Avec Eden Motel, Ducros propose une partition superbe et franchement ambitieuse qui souffre malheureusement d’un manque de cohésion. Eden Motel s’avère en effet une proposition hétéroclite de 2h15 à laquelle on peine à se raccrocher; tout comme ses personnages, elle semble chercher ses repères. Baladé entre tragédie et humour noir, entre théâtre documentaire et lyrisme, le spectateur en vient à ne plus savoir où se situer.
Le spectacle part de ce qui semble être une thérapie de groupe pour plonger dans un roman noir avant de passer à un style narratif plus descriptif ou même au journal intime, comme si chaque chapitre possédait son style en soi, mais que rien ne les tenait liés. Portée par de belles idées et des paroles enfiévrées, et illuminée par une scénographie prometteuse (avec de magnifiques projections de méduses, entre autres), Eden Motel nous laisse pourtant en panne de souffle. Le metteur en scène alourdit sa prose par un carcan de faits et de statistiques froidement projetés en fond de scène sur les médicaments, la dépression et le suicide en Amérique et au Québec, et dont on ne sait trop en quoi ils servent le discours de la pièce.

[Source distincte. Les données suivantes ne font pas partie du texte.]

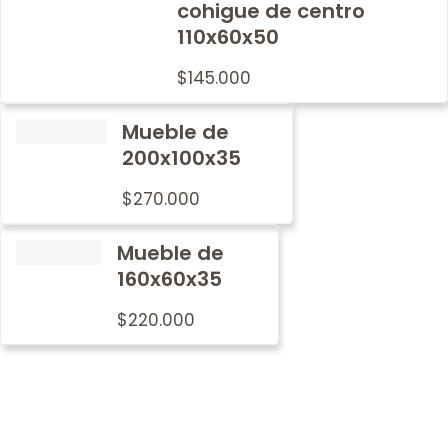
cohigue de centro
110x60x50
$
145.000
Mueble de
200x100x35
$
270.000
Mueble de
160x60x35
$
220.000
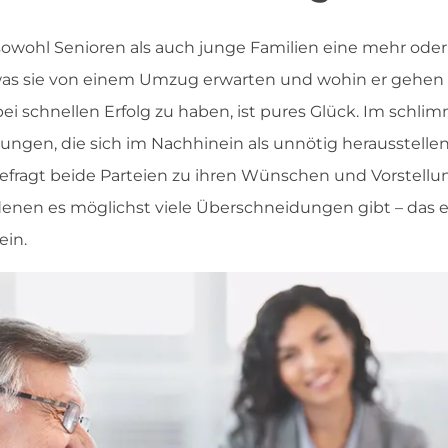
sowohl Senioren als auch junge Familien eine mehr ode
was sie von einem Umzug erwarten und wohin er gehen s
 schnellen Erfolg zu haben, ist pures Glück. Im schlimm
ungen, die sich im Nachhinein als unnötig herausstellen
fragt beide Parteien zu ihren Wünschen und Vorstellu
enen es möglichst viele Überschneidungen gibt – das e
ein.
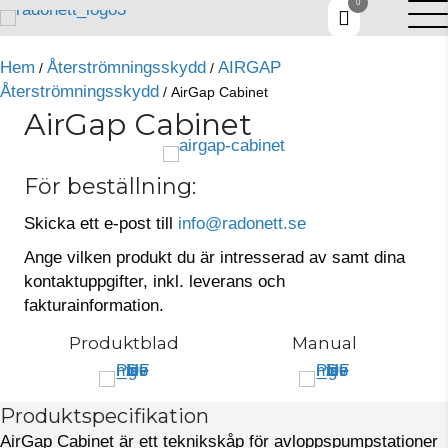
0
Hem
Återströmnings­skydd
AIRGAP
/
/
Återströmningsskydd
/ AirGap Cabinet
AirGap Cabinet
För beställning:
Skicka ett e-post till
info@radonett.se
Ange vilken produkt du är intresserad av samt dina
kontaktuppgifter, inkl. leverans och
fakturainformation.
Produktblad
Manual
Produktspecifikation
AirGap Cabinet är ett teknikskåp för avloppspumpstationer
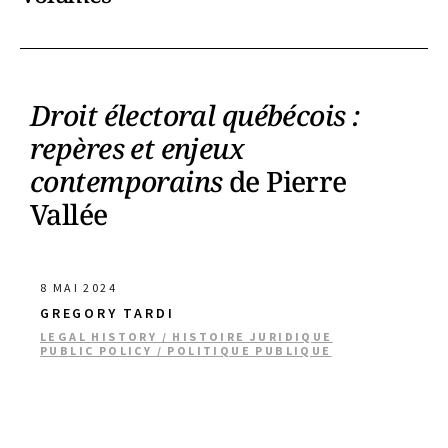
Droit électoral québécois :
repères et enjeux
contemporains
de Pierre
Vallée
8 MAI 2024
GREGORY TARDI
LEGAL HISTORY / HISTOIRE JURIDIQUE
PUBLIC POLICY / POLITIQUE PUBLIQUE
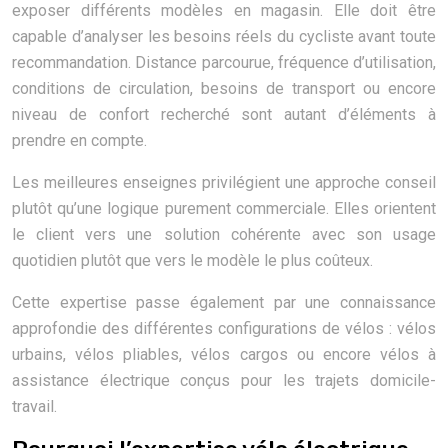
exposer différents modèles en magasin. Elle doit être
capable d’analyser les besoins réels du cycliste avant toute
recommandation. Distance parcourue, fréquence d’utilisation,
conditions de circulation, besoins de transport ou encore
niveau de confort recherché sont autant d’éléments à
prendre en compte.
Les meilleures enseignes privilégient une approche conseil
plutôt qu’une logique purement commerciale. Elles orientent
le client vers une solution cohérente avec son usage
quotidien plutôt que vers le modèle le plus coûteux.
Cette expertise passe également par une connaissance
approfondie des différentes configurations de vélos : vélos
urbains, vélos pliables, vélos cargos ou encore vélos à
assistance électrique conçus pour les trajets domicile-
travail.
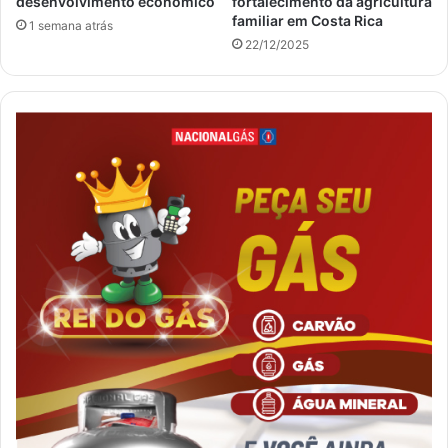
desenvolvimento econômico
fortalecimento da agricultura
familiar em Costa Rica
1 semana atrás
22/12/2025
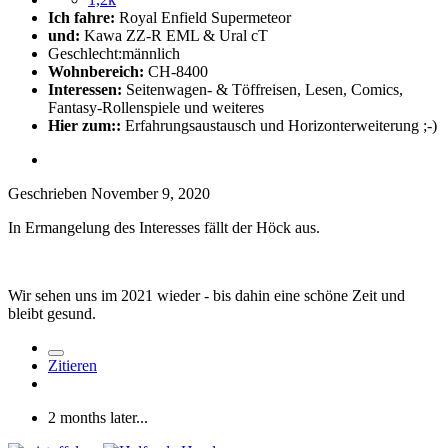
Ich fahre:
Royal Enfield Supermeteor
und:
Kawa ZZ-R EML & Ural cT
Geschlecht:
männlich
Wohnbereich:
CH-8400
Interessen:
Seitenwagen- & Töffreisen, Lesen, Comics,
Fantasy-Rollenspiele und weiteres
Hier zum::
Erfahrungsaustausch und Horizonterweiterung ;-)
Geschrieben
November 9, 2020
In Ermangelung des Interesses fällt der Höck aus.
Wir sehen uns im 2021 wieder - bis dahin eine schöne Zeit und
bleibt gesund.
Zitieren
2 months later...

Au contraire, ils nous détournent du destin des personnages. La matière est très riche et les personnages intrigants, mais Ducros ne parvient pas à nous amener plus loin sous la surface des statistiques et des dénonciations.
Ressort de cette fresque noire la brillante distribution, au sein de laquelle on retrouve au premier rang Guillaume Cyr, récemment lauréat du Jutra du Meilleur acteur de soutien pour Louis Cyr. Son personnage, sensible et désespéré à la suite du suicide de son amoureuse dans leur voiture, décide de dévorer le véhicule morceau par morceau, dans une « métaphore mécanique d’un amour suicidé ». Cyr insuffle à son personnage une bonne dose d’humanité, sa souffrance est vibrante. Dans la peau de Moi, François Bernier touche lui aussi notre corde sensible, particulièrement dans cette scène à bord du cargo échoué au large, en face du motel, rempli d’immigrants clandestins. Signe indéniable de ce spectacle qui se cherche un ton, à côté de ces performances résolument dramatiques, on goûte à la performance chromée de Dominique Quesnel en transsexuelle nouvellement opérée et à l’humour cynique du narrateur, ici une mouette incarnée avec mordant par Sébastien Dodge, absolument irrésistible dans ce rôle de charognard emplumé. Le comédien reprend même parfaitement la gestuelle de la mouette. Son costume (veston et pantalon court blancs, et longs bas jaunes) s’avère d’ailleurs particulièrement inspiré!
Le spectacle recèle d’autres pépites du même genre. Ainsi en est-il de cette superbe scène où le ciel étoilé se reflète en miroir sur l’océan au-dessus duquel se tiennent Adam et notre antihéros dépressif, et de cette chorégraphie à la Bollywood, délirante, juste après la mort d’un clandestin anonyme. Il n’en est que plus dommage qu’elles se retrouvent noyées dans la proposition générale, bien trop éparpillée.